**Brief:** Please count the lines of the data that contain "label" and state only the total.

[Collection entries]

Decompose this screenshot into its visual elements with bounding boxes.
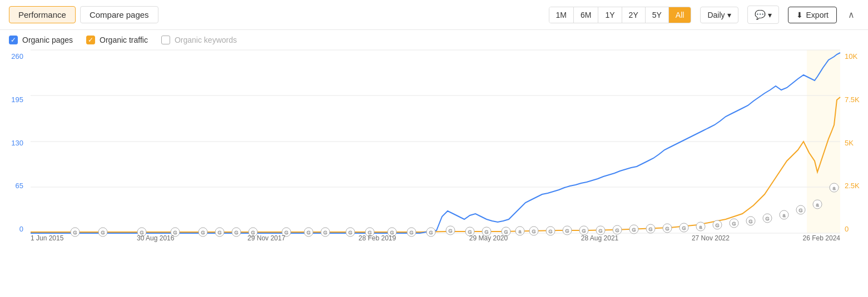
time-btn-1y[interactable]: 1Y bbox=[598, 7, 622, 23]
tab-compare-pages[interactable]: Compare pages bbox=[80, 6, 158, 23]
svg-text:G: G bbox=[582, 228, 586, 234]
comment-dropdown[interactable]: 💬 ▾ bbox=[747, 6, 779, 24]
organic-traffic-checkbox[interactable]: ✓ bbox=[86, 36, 95, 44]
daily-dropdown[interactable]: Daily ▾ bbox=[700, 7, 738, 23]
legend-organic-pages[interactable]: ✓ Organic pages bbox=[9, 36, 73, 44]
x-label-7: 26 Feb 2024 bbox=[803, 234, 840, 262]
chart-svg: G G G G G G G G G G G bbox=[31, 50, 840, 233]
organic-pages-line bbox=[31, 53, 840, 233]
y-left-0: 0 bbox=[19, 225, 23, 233]
y-right-5k: 5K bbox=[845, 139, 854, 147]
download-icon: ⬇ bbox=[796, 11, 803, 19]
legend: ✓ Organic pages ✓ Organic traffic Organi… bbox=[0, 30, 868, 50]
y-right-10k: 10K bbox=[845, 52, 857, 61]
svg-text:G: G bbox=[732, 221, 736, 226]
svg-text:G: G bbox=[565, 228, 569, 234]
x-label-6: 27 Nov 2022 bbox=[692, 234, 730, 262]
x-label-2: 29 Nov 2017 bbox=[247, 234, 285, 262]
svg-text:a: a bbox=[699, 224, 702, 230]
svg-text:G: G bbox=[665, 226, 669, 231]
svg-text:a: a bbox=[518, 229, 521, 234]
comment-icon: 💬 bbox=[755, 9, 766, 20]
x-label-5: 28 Aug 2021 bbox=[581, 234, 618, 262]
y-left-130: 130 bbox=[11, 139, 23, 147]
x-label-1: 30 Aug 2016 bbox=[137, 234, 174, 262]
svg-text:G: G bbox=[648, 226, 652, 232]
svg-text:G: G bbox=[765, 216, 769, 222]
y-right-7-5k: 7.5K bbox=[845, 95, 860, 104]
time-btn-2y[interactable]: 2Y bbox=[622, 7, 646, 23]
legend-organic-traffic[interactable]: ✓ Organic traffic bbox=[86, 36, 148, 44]
time-btn-6m[interactable]: 6M bbox=[574, 7, 598, 23]
chevron-down-icon-2: ▾ bbox=[768, 11, 772, 19]
tab-performance[interactable]: Performance bbox=[9, 6, 76, 23]
time-btn-1m[interactable]: 1M bbox=[549, 7, 574, 23]
organic-keywords-checkbox[interactable] bbox=[161, 36, 170, 44]
chart-container: 260 195 130 65 0 10K 7.5K 5K 2.5K 0 bbox=[0, 50, 868, 266]
chart-inner: G G G G G G G G G G G bbox=[31, 50, 840, 233]
x-label-4: 29 May 2020 bbox=[469, 234, 508, 262]
svg-text:G: G bbox=[632, 227, 636, 233]
y-right-2-5k: 2.5K bbox=[845, 182, 860, 190]
svg-text:G: G bbox=[548, 229, 552, 234]
svg-text:G: G bbox=[532, 229, 535, 234]
chevron-down-icon: ▾ bbox=[727, 11, 731, 19]
chevron-up-icon: ∧ bbox=[848, 10, 855, 19]
x-axis: 1 Jun 2015 30 Aug 2016 29 Nov 2017 28 Fe… bbox=[31, 234, 840, 262]
y-axis-left: 260 195 130 65 0 bbox=[0, 50, 28, 233]
time-btn-5y[interactable]: 5Y bbox=[646, 7, 669, 23]
svg-text:a: a bbox=[816, 202, 819, 208]
algo-markers: G G G G G G G G G G G bbox=[71, 183, 839, 236]
svg-text:G: G bbox=[748, 219, 752, 224]
svg-text:G: G bbox=[448, 228, 452, 234]
svg-text:G: G bbox=[798, 208, 802, 213]
svg-text:G: G bbox=[715, 223, 719, 228]
collapse-button[interactable]: ∧ bbox=[844, 7, 859, 22]
y-right-0: 0 bbox=[845, 225, 849, 233]
y-left-65: 65 bbox=[16, 182, 23, 190]
svg-text:G: G bbox=[615, 228, 619, 233]
svg-text:a: a bbox=[782, 213, 785, 218]
time-btn-all[interactable]: All bbox=[669, 7, 691, 23]
time-range-selector: 1M 6M 1Y 2Y 5Y All bbox=[549, 7, 692, 23]
x-label-3: 28 Feb 2019 bbox=[359, 234, 396, 262]
organic-pages-checkbox[interactable]: ✓ bbox=[9, 36, 18, 44]
export-button[interactable]: ⬇ Export bbox=[788, 7, 837, 23]
svg-text:G: G bbox=[682, 225, 686, 231]
organic-traffic-line bbox=[31, 97, 840, 232]
svg-text:a: a bbox=[832, 185, 835, 191]
y-left-195: 195 bbox=[11, 95, 23, 104]
y-left-260: 260 bbox=[11, 52, 23, 61]
x-label-0: 1 Jun 2015 bbox=[31, 234, 63, 262]
legend-organic-keywords[interactable]: Organic keywords bbox=[161, 36, 237, 44]
svg-text:G: G bbox=[598, 228, 602, 234]
y-axis-right: 10K 7.5K 5K 2.5K 0 bbox=[840, 50, 868, 233]
toolbar: Performance Compare pages 1M 6M 1Y 2Y 5Y… bbox=[0, 0, 868, 30]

**Exercise response:** 8